## What is expected
In the data that follows, count every line holding the string "development" and give the count alone.

## Source material
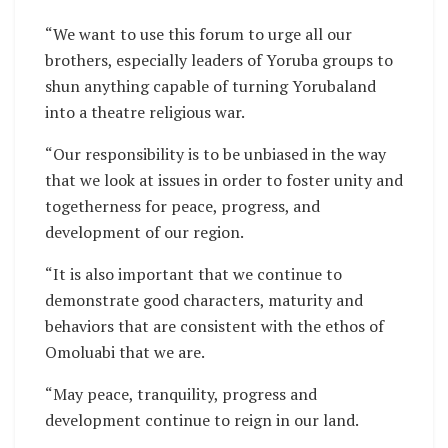
“We want to use this forum to urge all our
brothers, especially leaders of Yoruba groups to
shun anything capable of turning Yorubaland
into a theatre religious war.
“Our responsibility is to be unbiased in the way
that we look at issues in order to foster unity and
togetherness for peace, progress, and
development of our region.
“It is also important that we continue to
demonstrate good characters, maturity and
behaviors that are consistent with the ethos of
Omoluabi that we are.
“May peace, tranquility, progress and
development continue to reign in our land.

## Result for this task
2